THE most corrosive impact of consumerism has been on human relationships. It flourishes by promoting a use-and-throw culture, a culture of planned obsolescence. The authors rightly posit that "attitudes formed in relation to products eventually get transferred to people as well". Just as things are discarded after use, people too are cast off if they lose the capacity to participate in the cycle of consumption. In a consumerist culture, therefore, one's master status is linked exclusively to one's ability to buy.
Another commonly observed aberration that crass consumerism creates is "chronic self-absorption". The unremitting craving for things leaves people with little time and patience to think about others. Hence most Americans are unmindful of the maladies of their society. For instance, how many of them know that "on any given night, at least 750,000 Americans are without shelter, and nearly two million experience homelessness during the course of the year"? Over three million children are abused every year. America has incarcerated over two million of its citizens, the largest number for any nation. "

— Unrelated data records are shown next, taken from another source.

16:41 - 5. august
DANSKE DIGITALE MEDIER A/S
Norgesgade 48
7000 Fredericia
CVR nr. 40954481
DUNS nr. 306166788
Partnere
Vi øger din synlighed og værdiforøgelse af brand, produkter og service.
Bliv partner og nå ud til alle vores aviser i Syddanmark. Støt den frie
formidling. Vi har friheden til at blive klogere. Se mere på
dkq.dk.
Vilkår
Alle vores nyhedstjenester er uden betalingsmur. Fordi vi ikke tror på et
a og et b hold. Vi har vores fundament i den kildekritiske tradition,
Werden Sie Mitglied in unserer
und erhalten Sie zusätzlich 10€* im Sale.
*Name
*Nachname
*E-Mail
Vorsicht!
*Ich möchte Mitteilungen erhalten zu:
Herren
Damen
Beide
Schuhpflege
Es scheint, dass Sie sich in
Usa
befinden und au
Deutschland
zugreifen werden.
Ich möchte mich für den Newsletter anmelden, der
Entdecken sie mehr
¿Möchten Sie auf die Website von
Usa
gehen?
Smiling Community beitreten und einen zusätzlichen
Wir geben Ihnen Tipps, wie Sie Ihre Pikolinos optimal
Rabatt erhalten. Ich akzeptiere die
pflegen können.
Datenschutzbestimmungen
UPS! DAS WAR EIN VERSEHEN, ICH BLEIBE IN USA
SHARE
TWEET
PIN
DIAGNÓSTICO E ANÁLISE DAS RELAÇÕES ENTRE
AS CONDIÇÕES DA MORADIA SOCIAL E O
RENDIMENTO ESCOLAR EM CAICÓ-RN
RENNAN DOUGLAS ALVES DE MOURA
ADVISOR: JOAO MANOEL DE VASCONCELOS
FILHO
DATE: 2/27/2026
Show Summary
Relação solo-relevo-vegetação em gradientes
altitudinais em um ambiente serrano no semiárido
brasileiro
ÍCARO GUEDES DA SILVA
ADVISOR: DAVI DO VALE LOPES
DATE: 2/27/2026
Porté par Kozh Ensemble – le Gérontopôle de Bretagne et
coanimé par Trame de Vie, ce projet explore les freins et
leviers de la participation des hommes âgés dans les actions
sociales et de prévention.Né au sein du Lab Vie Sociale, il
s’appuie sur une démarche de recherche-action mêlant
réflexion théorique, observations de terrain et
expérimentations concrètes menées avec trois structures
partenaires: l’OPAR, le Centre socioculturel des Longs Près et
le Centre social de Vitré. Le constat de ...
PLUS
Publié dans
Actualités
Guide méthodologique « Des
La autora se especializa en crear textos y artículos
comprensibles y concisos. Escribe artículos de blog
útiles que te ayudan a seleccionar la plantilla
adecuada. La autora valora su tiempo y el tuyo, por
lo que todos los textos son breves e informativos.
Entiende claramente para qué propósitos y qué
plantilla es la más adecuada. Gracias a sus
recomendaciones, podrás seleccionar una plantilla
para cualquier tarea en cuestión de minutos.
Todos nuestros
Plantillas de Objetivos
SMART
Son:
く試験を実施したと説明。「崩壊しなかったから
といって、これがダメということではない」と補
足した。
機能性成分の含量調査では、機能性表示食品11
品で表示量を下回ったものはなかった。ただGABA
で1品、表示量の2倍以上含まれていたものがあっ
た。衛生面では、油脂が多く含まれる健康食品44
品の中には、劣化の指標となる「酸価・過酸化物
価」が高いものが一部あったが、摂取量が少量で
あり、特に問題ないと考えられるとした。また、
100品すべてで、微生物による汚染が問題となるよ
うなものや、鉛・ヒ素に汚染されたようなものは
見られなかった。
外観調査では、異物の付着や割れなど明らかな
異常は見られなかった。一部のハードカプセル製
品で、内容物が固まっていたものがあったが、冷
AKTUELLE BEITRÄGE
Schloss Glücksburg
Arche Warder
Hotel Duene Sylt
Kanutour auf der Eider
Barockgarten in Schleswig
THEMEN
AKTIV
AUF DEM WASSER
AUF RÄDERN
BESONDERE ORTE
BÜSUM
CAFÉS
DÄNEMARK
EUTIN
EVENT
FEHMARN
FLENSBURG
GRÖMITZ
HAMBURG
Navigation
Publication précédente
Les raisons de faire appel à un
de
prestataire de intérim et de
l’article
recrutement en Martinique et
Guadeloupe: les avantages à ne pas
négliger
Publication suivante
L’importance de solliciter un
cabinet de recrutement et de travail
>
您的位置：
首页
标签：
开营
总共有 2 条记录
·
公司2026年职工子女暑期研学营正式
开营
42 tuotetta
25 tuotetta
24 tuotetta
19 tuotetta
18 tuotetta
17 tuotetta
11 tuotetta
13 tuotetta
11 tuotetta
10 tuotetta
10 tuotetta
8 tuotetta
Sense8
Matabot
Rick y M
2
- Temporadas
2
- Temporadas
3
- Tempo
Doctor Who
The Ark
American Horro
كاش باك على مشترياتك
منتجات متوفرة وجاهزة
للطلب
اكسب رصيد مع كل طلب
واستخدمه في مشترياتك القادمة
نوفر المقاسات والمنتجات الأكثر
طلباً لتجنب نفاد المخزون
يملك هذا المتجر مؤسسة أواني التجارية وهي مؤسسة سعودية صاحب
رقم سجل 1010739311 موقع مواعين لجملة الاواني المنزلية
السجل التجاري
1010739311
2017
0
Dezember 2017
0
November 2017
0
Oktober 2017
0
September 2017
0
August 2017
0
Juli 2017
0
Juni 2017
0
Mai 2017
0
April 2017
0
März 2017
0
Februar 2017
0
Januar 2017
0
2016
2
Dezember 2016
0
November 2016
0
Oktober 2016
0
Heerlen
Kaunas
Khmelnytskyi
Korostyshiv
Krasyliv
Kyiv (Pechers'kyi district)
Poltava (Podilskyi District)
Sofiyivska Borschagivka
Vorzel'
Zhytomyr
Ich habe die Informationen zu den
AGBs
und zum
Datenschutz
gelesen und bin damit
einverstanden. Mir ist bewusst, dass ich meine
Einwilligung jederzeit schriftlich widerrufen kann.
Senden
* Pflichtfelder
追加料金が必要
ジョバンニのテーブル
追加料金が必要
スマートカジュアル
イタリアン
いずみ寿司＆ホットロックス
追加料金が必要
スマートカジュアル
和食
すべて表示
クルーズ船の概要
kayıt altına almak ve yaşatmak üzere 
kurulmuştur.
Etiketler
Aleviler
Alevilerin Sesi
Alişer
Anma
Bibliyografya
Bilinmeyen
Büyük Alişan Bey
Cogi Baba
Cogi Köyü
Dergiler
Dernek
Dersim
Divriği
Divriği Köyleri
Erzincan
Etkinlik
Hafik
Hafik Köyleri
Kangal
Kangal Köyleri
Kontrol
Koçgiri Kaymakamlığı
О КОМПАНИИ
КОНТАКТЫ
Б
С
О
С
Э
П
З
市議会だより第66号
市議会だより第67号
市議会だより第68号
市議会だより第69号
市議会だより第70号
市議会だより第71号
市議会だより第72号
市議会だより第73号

So at this time of the year what are our alternatives?

Well, according to Adbusters Magazine...just say no! They encouraged a worldwide “No Buy Day” on November 25th, the biggest shopping day of the year, with critical mass events aimed at getting the "stop consuming" message out.

But really, if we must buy, is there such a thing as “ethical consuming”? I think so, and here are some ideas to get you thinking about ways you can buy differently this holiday season…


· Barter for goods and services. You’d be surprised at the number of people who are willing to trade for something you can do or make.

· Offer a skill or hand-made gift instead of store-bought presents to your friends and family this holiday season.

· Buy second-hand. There are plenty of treasures to be found at thrift stores, and your money will not support a corrupt garment industry but usually goes towards a charity instead.

· Buy local. Support small businesses and farms in your community rather than huge corporations that drain money from your community and often practice unethical employment and trade practices.

And my favorite…

· Buy Fair Trade! Increasingly available products labeled with a fair trade certification provide consumers an opportunity to use their purchasing power as a means for social justice. Fair trade products ensure marginalized producers in developing countries receive a fair “living” wage, work in safe conditions, and have equal employment opportunities. What’s more, fair trade products are kind to the earth: environmentally sustainable practices are required in the manufacturing of fair trade certified goods. Check out the following links for resources on where to buy fair trade products…

Global Exchange Fair Trade Store

Ten Thousand Villages

Fair Trade Federation

Equal Exchange

Fair Trade Resource Network

Transfair USA

Co-op America Green Pages

3 Comments:

Blogger Sculpin said...

I agree! I try not to go whole-hog for consumerism most of the year, but especially at Christmastime. I hope that the gifts I give aren't directly exploiting somebody else. I'd rather not give the gift of environmental devastation. And most of the folks I know are at least a little concerned about the amount of stuff they have; I try not to add to the clutter.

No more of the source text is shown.